Would you reproduce each line below exactly, leaving every picture out?

*INPUT RECORDS*
##############################
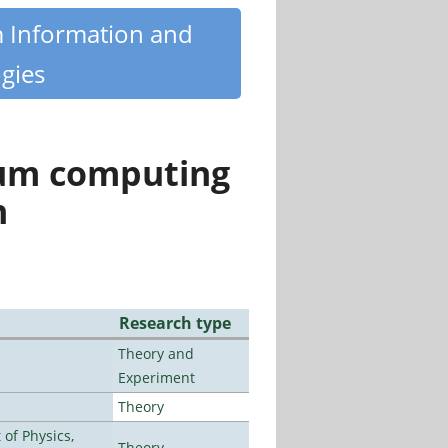
m Information and
gies
tum computing
n
Research type
Theory and
Experiment
Theory
of Physics,
Theory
##############################
*TASK ANSWER*
m Information and
gies
tum computing
n
Research type
Theory and
Experiment
Theory
of Physics,
Theory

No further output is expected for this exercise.